Thursday, 1 August 2013

Are The Drewitt-Barlow's Striking A Blow For Equality Or Fighting Against Religious Liberty?

Though they have mentioned this before it would appear that the Drewitt-Barlow's, regulars on day time television and same-sex parenting pioneers, really are going to sue the Church of England in order to enable them to marry in a CofE church.

Among a certain kind of Twitter user this has already evoked the reaction one would expect. Not only are there grumpy statements of "we knew this would happen" but some are already acting as if the Drewitt-Barlow's have won the case and churches all over the country are now being forced to marry people they don't want to.

To them I'd say: hold your horses! One lawsuit doesn't make a persecution. Maybe express your opposition and wait and see the outcome before becoming convinced the world is out to get you.

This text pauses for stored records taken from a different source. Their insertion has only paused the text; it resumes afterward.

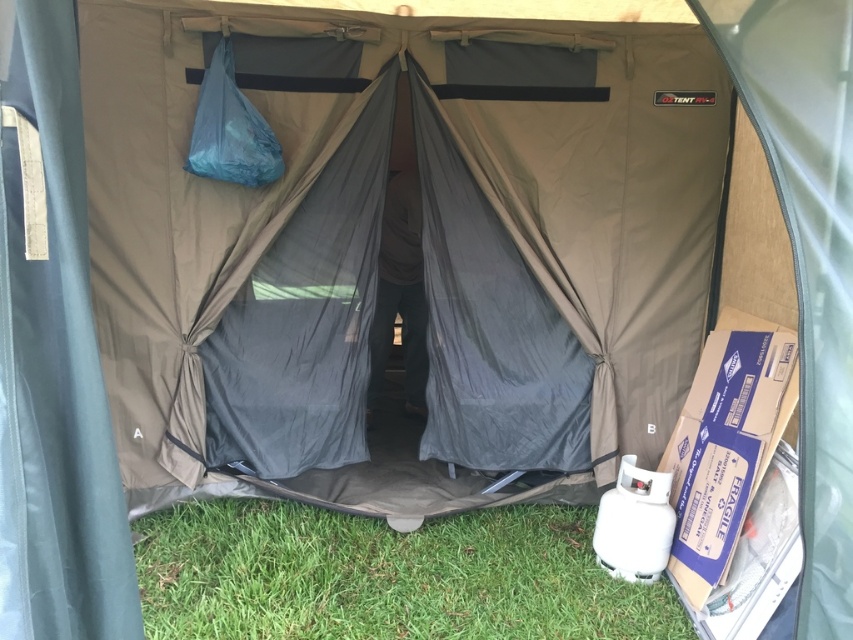 You are setting up a tent and need to place a sleeping bag. Based on the image, is the green grass at lower left closer to you than the blue fabric sleeping bag at upper center?

The green grass at lower left is in front of the blue fabric sleeping bag at upper center, so yes, the green grass at lower left is closer to you. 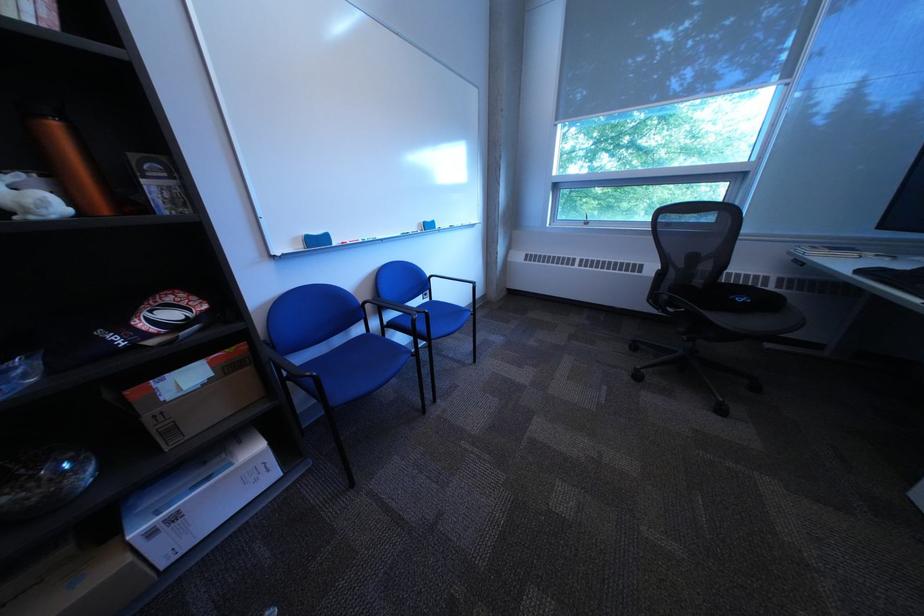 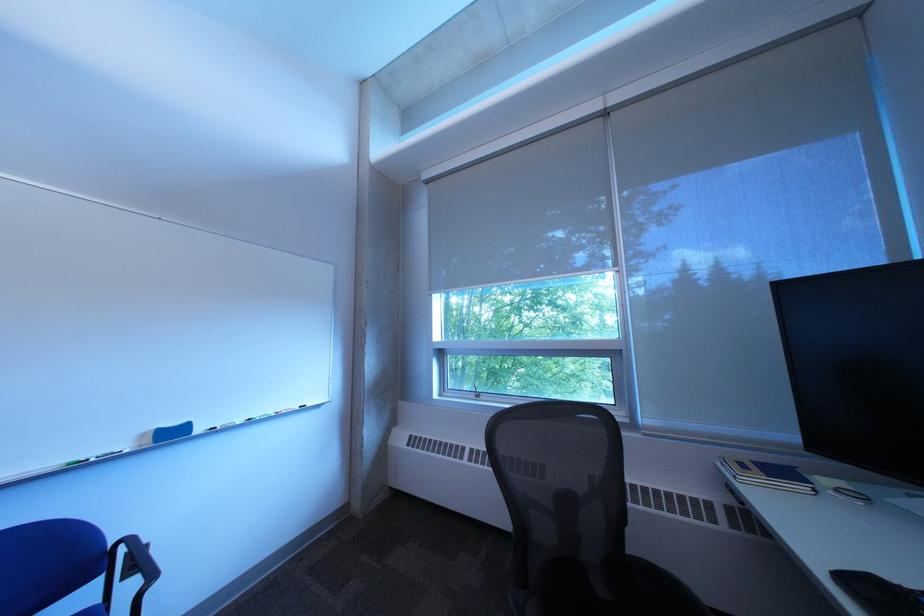 In the second image, find the point that corresponds to point (877, 274) in the first image.

(860, 582) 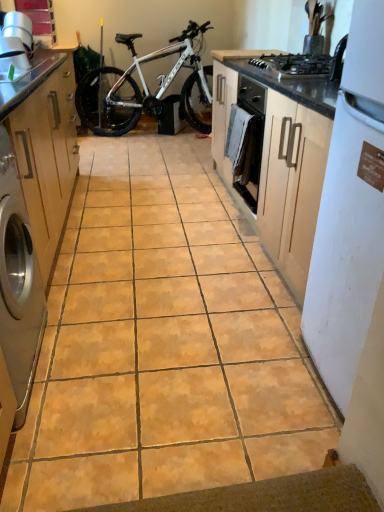 Question: Can you confirm if satin silver washing machine at left is thinner than white matte refrigerator at right?

Choices:
 (A) no
 (B) yes

Answer: (B)

Question: Considering the relative sizes of satin silver washing machine at left and white matte refrigerator at right in the image provided, is satin silver washing machine at left shorter than white matte refrigerator at right?

Choices:
 (A) no
 (B) yes

Answer: (B)

Question: Is satin silver washing machine at left closer to camera compared to white matte refrigerator at right?

Choices:
 (A) no
 (B) yes

Answer: (A)

Question: Does satin silver washing machine at left have a greater width compared to white matte refrigerator at right?

Choices:
 (A) yes
 (B) no

Answer: (B)

Question: Is white matte refrigerator at right a part of satin silver washing machine at left?

Choices:
 (A) yes
 (B) no

Answer: (B)

Question: Does satin silver washing machine at left have a smaller size compared to white matte refrigerator at right?

Choices:
 (A) no
 (B) yes

Answer: (B)

Question: Is matte wood cabinet at left aimed at white matte bicycle at center?

Choices:
 (A) yes
 (B) no

Answer: (B)

Question: Considering the relative sizes of matte wood cabinet at left and white matte bicycle at center in the image provided, is matte wood cabinet at left bigger than white matte bicycle at center?

Choices:
 (A) no
 (B) yes

Answer: (B)

Question: Is white matte bicycle at center located within matte wood cabinet at left?

Choices:
 (A) yes
 (B) no

Answer: (B)

Question: Is matte wood cabinet at left positioned beyond the bounds of white matte bicycle at center?

Choices:
 (A) yes
 (B) no

Answer: (A)

Question: From a real-world perspective, is matte wood cabinet at left located higher than white matte bicycle at center?

Choices:
 (A) no
 (B) yes

Answer: (A)

Question: From the image's perspective, would you say matte wood cabinet at left is shown under white matte bicycle at center?

Choices:
 (A) no
 (B) yes

Answer: (B)

Question: From the image's perspective, does white matte refrigerator at right appear higher than matte wood cabinet at left?

Choices:
 (A) yes
 (B) no

Answer: (B) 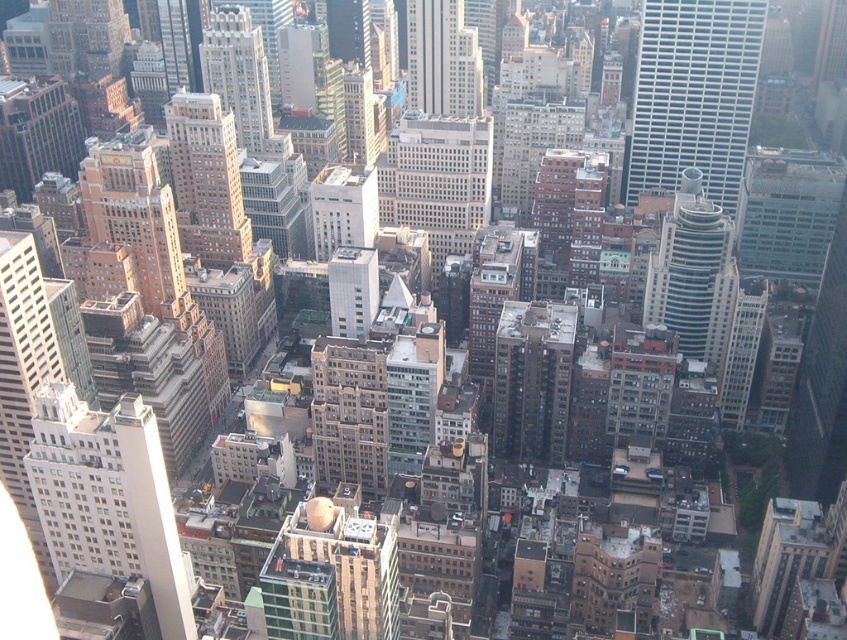 You are an urban planner reviewing an aerial map of a city. You notice a point labeled at coordinates (693, 93). Based on the scene description, what type of building does this point most likely represent?

The point at coordinates (693, 93) corresponds to a white glass skyscraper at upper right, as stated in the objects description.

You are a drone operator tasked with capturing aerial footage of the city. Your drone is currently at the center of the image. You need to fly it to the white glass skyscraper at upper right. What direction should you steer the drone to reach it?

The white glass skyscraper at upper right is located at point coordinates north east of the current position. Since the drone is at the center, you should steer it northeast to reach the white glass skyscraper at upper right. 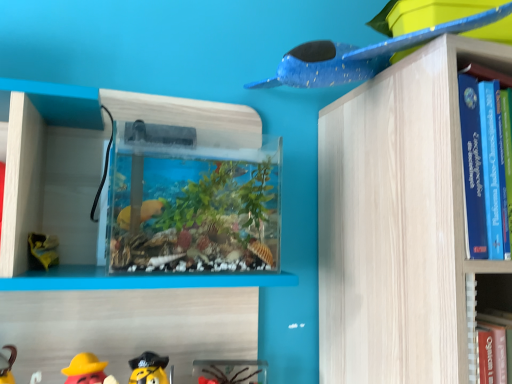 Question: Is blue speckled plastic airplane at upper right, the 1th toy positioned from the right, not within rubber duck at lower left, the 1th toy positioned from the left?

Choices:
 (A) no
 (B) yes

Answer: (B)

Question: Is the depth of blue speckled plastic airplane at upper right, acting as the third toy starting from the left, less than that of rubber duck at lower left, the 2th toy in the top-to-bottom sequence?

Choices:
 (A) no
 (B) yes

Answer: (B)

Question: Is blue speckled plastic airplane at upper right, which is the 3th toy in bottom-to-top order, bigger than rubber duck at lower left, which is counted as the 2th toy, starting from the bottom?

Choices:
 (A) no
 (B) yes

Answer: (B)

Question: Is blue speckled plastic airplane at upper right, which is the 3th toy in bottom-to-top order, wider than rubber duck at lower left, the 2th toy in the top-to-bottom sequence?

Choices:
 (A) no
 (B) yes

Answer: (B)

Question: Can you see blue speckled plastic airplane at upper right, the 1th toy when ordered from top to bottom, touching rubber duck at lower left, the 2th toy in the top-to-bottom sequence?

Choices:
 (A) no
 (B) yes

Answer: (A)

Question: Could rubber duck at lower left, the 3th toy positioned from the right, be considered to be inside blue speckled plastic airplane at upper right, which is the 3th toy in bottom-to-top order?

Choices:
 (A) no
 (B) yes

Answer: (A)

Question: From the image's perspective, is blue speckled plastic airplane at upper right, which is the 3th toy in bottom-to-top order, under translucent plastic toy at lower center, positioned as the second toy in right-to-left order?

Choices:
 (A) yes
 (B) no

Answer: (B)

Question: From a real-world perspective, is blue speckled plastic airplane at upper right, acting as the third toy starting from the left, on top of translucent plastic toy at lower center, positioned as the third toy in top-to-bottom order?

Choices:
 (A) yes
 (B) no

Answer: (A)

Question: Is translucent plastic toy at lower center, positioned as the third toy in top-to-bottom order, located within blue speckled plastic airplane at upper right, the 1th toy when ordered from top to bottom?

Choices:
 (A) no
 (B) yes

Answer: (A)

Question: Could you tell me if blue speckled plastic airplane at upper right, which is the 3th toy in bottom-to-top order, is turned towards translucent plastic toy at lower center, which is the 2th toy in left-to-right order?

Choices:
 (A) yes
 (B) no

Answer: (B)

Question: Is blue speckled plastic airplane at upper right, the 1th toy when ordered from top to bottom, located outside translucent plastic toy at lower center, positioned as the second toy in right-to-left order?

Choices:
 (A) no
 (B) yes

Answer: (B)

Question: From a real-world perspective, is blue speckled plastic airplane at upper right, the 1th toy when ordered from top to bottom, beneath translucent plastic toy at lower center, which is the 2th toy in left-to-right order?

Choices:
 (A) yes
 (B) no

Answer: (B)

Question: Are rubber duck at lower left, the 3th toy positioned from the right, and blue speckled plastic airplane at upper right, the 1th toy when ordered from top to bottom, beside each other?

Choices:
 (A) no
 (B) yes

Answer: (A) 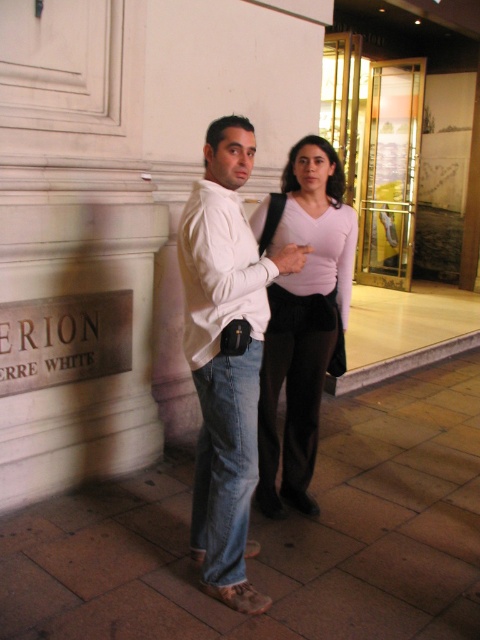 You are a photographer standing at the entrance of the ERION building. You want to take a portrait of the matte white shirt at center. What is the minimum distance you should set your camera lens to focus on to capture the person clearly?

The matte white shirt at center is 2.09 meters away from the camera, so you should set the focus distance to at least 2.09 meters to ensure the person is in clear focus.

You are a photographer taking a picture of the two people in front of the ERION building. You notice the matte white shirt at center and the pink matte shirt at center. Which one should you adjust to ensure both shirts are visible in the frame?

The matte white shirt at center is located below the pink matte shirt at center. To ensure both shirts are visible, adjust the matte white shirt at center upwards or the pink matte shirt at center downwards so they don not overlap.

You are a photographer trying to capture a full body shot of the matte white shirt at center and denim jeans at lower center. Which object should you focus on first to ensure both are in frame?

The matte white shirt at center is much taller than the denim jeans at lower center, so you should focus on the matte white shirt at center first to ensure both are in frame. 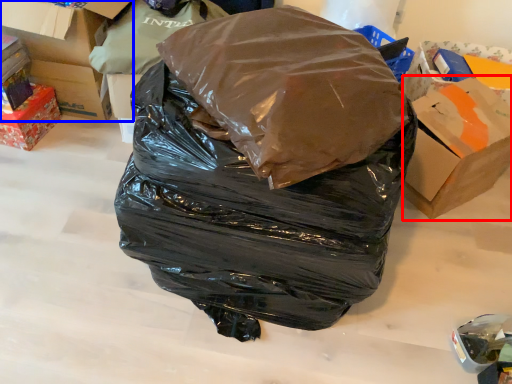 Question: Which object is further to the camera taking this photo, cardboard box (highlighted by a red box) or box (highlighted by a blue box)?

Choices:
 (A) cardboard box
 (B) box

Answer: (B) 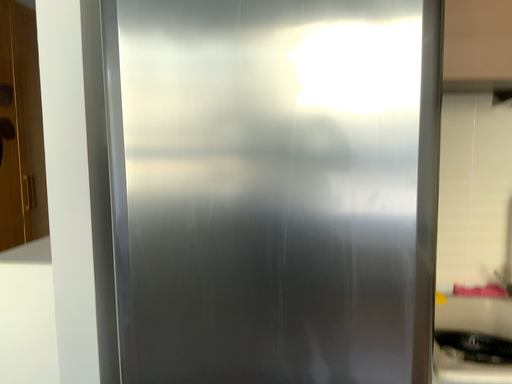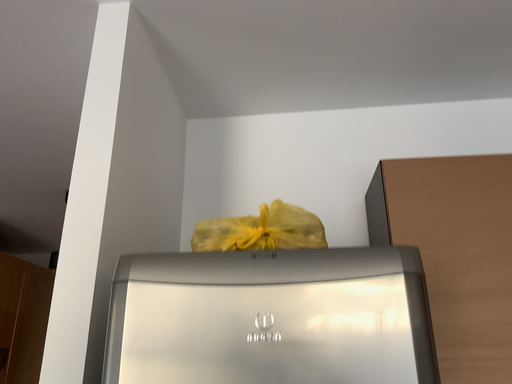 Question: Which way did the camera rotate in the video?

Choices:
 (A) rotated upward
 (B) rotated downward

Answer: (A) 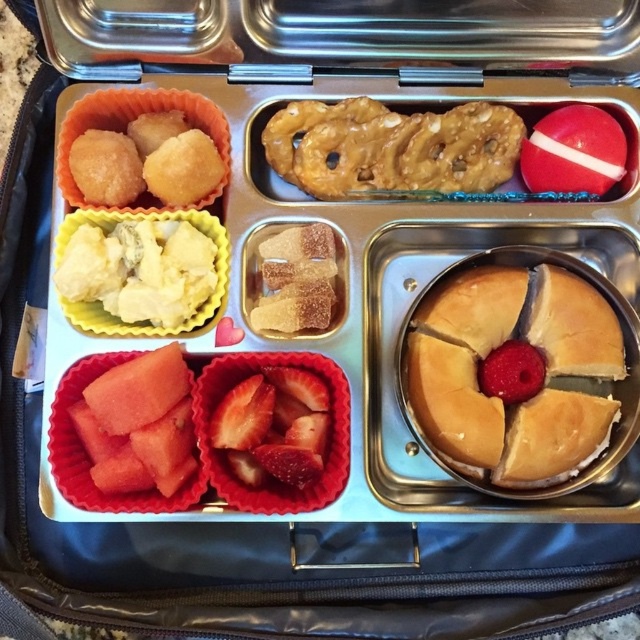 You are a child trying to reach both the strawberrysmoothfruit at center and the matte yellow cupcake at upper left in your bento box. If your hand can only reach 10 inches, can you grab both items without moving your hand?

The strawberrysmoothfruit at center is 11.53 inches away from the matte yellow cupcake at upper left, which is farther than your hand can reach. Therefore, you cannot grab both items without moving your hand.

You are looking at the bento box and want to touch the point labeled point (x=134, y=461) and point (x=308, y=310). Which point will your finger reach first if you extend your hand towards them?

Point (x=134, y=461) is closer to the camera than point (x=308, y=310), so your finger will reach point (x=134, y=461) first.

You are a nutritionist analyzing the bento box. You need to place a divider between the yellow creamy cheese at upper left and the strawberrysmoothfruit at center. What is the minimum length of the divider required to fit between them?

The minimum length of the divider should be at least 6.70 inches to fit between the yellow creamy cheese at upper left and the strawberrysmoothfruit at center.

Some Christians don't just wear a cross, they carry it on their back and act like they are being marched off to their crucifixion. Do they want to build a coalition with those who want to protect them or just be all self-pitying? I'm guessing the latter.

Meanwhile back in the real world. I've no doubt that Tony and Barrie Drewitt-Barlow sincerely wish to get married in their local church. And I've no doubt they sincerely believe it is their right, especially given the onerous fact that we have an established church in this country who previously had the requirement of marrying anyone in their parish (within reason). But I also believe they are wrong to be pursuing change within the Church of England in this manner.

Forcing people to do things against their wishes (unless they are taking our money without our own free choice of who gets it, i.e. Government employees) goes against the spirit of what the LGBT rights movement has worked for throughout its life. And if you don't agree with that then try: I personally think it goes against the spirit of what the LGBT rights movement should have been working for. The right to choose freely, the right to be true to yourself, the right to live in peace. These are cherished things all reasonable people should support.

Change must come from within anti-LGBT religious organisations. As an atheist I've little interest in changing what a church supports. But I'd hope that if you were interested in that sort of thing, you'd do so from the inside. The Church of England has procedures for change, though these work at a similar speed to cooling lava I accept, and it is through these procedures (as the Government has suggested) that changes such as supporting same-sex marriage should be made.

Forcing an organisation to accept something they don't wish to risks creating a martyr complex, and many Christians have a big enough one of those already. Suing the church is bad for the church (as it doesn't come to terms with the change through internal debate), bad for LGBT rights (as we become the bad guys) and bad for freedom in general. If we are to have the freedom to love who we wish, then we must allow others the freedom to worship as they wish.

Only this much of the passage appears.